Sure enough, the promised storms arrived, and the players were swept off court before the weather swept them off. Lightning flashed, and the rain and wind hit with a vengeance, but fortunately, the break would last barely an hour. And every ticket-holder was back in place to see how this intense contest would resolve.
In the event, it would not last long. Poised at 4-4, Wawrinka threw in a couple of errors on serve, and Federer punished him with a forehand winner for the break.
Now it was Federer’s turn to tighten with nerves. He could not find a first serve, missed out on his first match-point, and then faced a break point courtesy of a Wawrinka forehand down the line. However, Federer remained bold, continued his attack, saved it with a serve and volley on second serve.
It was still not over: Federer double faulted on his next match point, again serve and volleyed, and finally closed it out with his 41st net winner after three hours and 35 minutes, 6-4—his 70th match-win at Roland Garros.
But if that was a battle and a half for the man who turns 38 two months’ time, the best is yet to come—in the shape of Rafael Nadal, the 11-time champion who has lost only two matches in 93 played in Paris, for the remarkable Spaniard cruised through No7 seed Kei Nishikori, 6-1, 6-1, 6-3.
What is more, Nadal took almost the same time to complete his first two sets as Federer and Wawrinka had taken to play just their third.
It did not bode well for the Swiss in this most compelling of rivalries, for Nadal leads their head-to-had 23-15, and leads it on clay 13-2, including all four of their Roland Garros meetings—four finals and the semis.
They have not played on clay since 2013, in the Rome final, and have not met in Paris since the 2011 final. And yet there is still some hope for the Swiss. He has won their last five matches dating back to Basel 2015, including the Australian Open final in 2017. And he remained optimistic about the challenge.
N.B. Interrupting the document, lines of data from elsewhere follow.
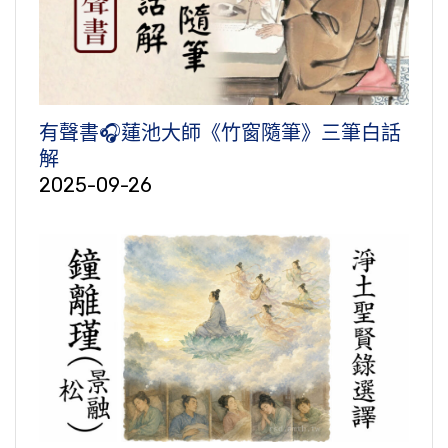
有聲書🎧蓮池大師《竹窗隨筆》三筆白話
解
2025-09-26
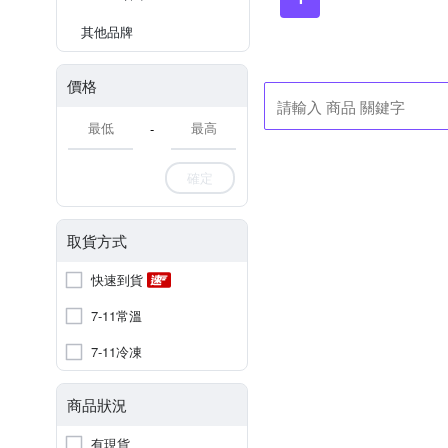
其他品牌
價格
-
確定
取貨方式
快速到貨
7-11常溫
7-11冷凍
商品狀況
有現貨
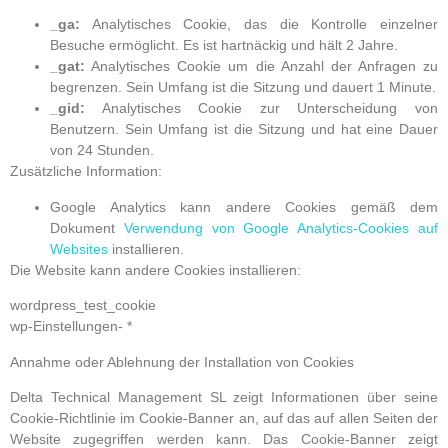
_ga:
Analytisches Cookie, das die Kontrolle einzelner
Besuche ermöglicht. Es ist hartnäckig und hält 2 Jahre.
_gat:
Analytisches Cookie um die Anzahl der Anfragen zu
begrenzen. Sein Umfang ist die Sitzung und dauert 1 Minute.
_gid:
Analytisches Cookie zur Unterscheidung von
Benutzern. Sein Umfang ist die Sitzung und hat eine Dauer
von 24 Stunden.
Zusätzliche Information:
Google Analytics kann andere Cookies gemäß dem
Dokument
Verwendung von Google Analytics-Cookies auf
Websites
installieren.
Die Website kann andere Cookies installieren:
wordpress_test_cookie
wp-Einstellungen- *
Annahme oder Ablehnung der Installation von Cookies
Delta Technical Management SL zeigt Informationen über seine
Cookie-Richtlinie im Cookie-Banner an, auf das auf allen Seiten der
Website zugegriffen werden kann. Das Cookie-Banner zeigt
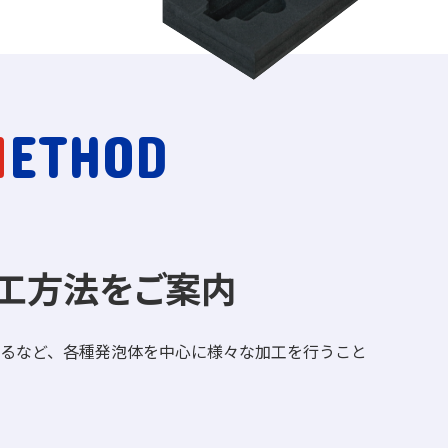
M
ETHOD
工方法をご案内
るなど、各種発泡体を中心に様々な加工を行うこと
“Like against any player, there is always a chance…You just don’t know. That’s why you need to put yourself in that position. For me to get to Rafa is not simple. It took five matches here for me to get there. That’s why I’m very happy to play Rafa, because if you want to achieve something on the clay, inevitably, at some stage, you will go through Rafa, because he’s that strong and he will be there.
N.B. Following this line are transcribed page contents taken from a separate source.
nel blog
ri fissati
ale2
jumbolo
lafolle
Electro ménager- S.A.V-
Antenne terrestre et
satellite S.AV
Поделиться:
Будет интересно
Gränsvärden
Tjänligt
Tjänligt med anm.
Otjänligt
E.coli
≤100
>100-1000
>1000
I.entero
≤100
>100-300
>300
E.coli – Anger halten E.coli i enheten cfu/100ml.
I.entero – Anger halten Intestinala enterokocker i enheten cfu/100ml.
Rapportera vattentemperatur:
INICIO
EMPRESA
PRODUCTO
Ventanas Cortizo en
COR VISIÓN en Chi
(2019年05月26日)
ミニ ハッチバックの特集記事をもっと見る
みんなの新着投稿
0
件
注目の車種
“I knew that when I signed up for the clay that hopefully that’s gonna happen. If I would have had a different mindset to avoid him, then I should not have played the clay.”
“Having Roger in front in the semi-finals is an extra thing. We shared the most important moments of our careers together on court facing each other. So is another episode of this, and happy for that and excited, no? Will be special moment: and let’s try to be ready for it.”
Both have extended numerous records already during the French championships, the latest for Nadal being his 12th Roland Garros semi-final, and for Federer, his 44th Major semi-final.
But such statistics fade into the background when these two face off on a tennis court. Friday will be a red-letter day.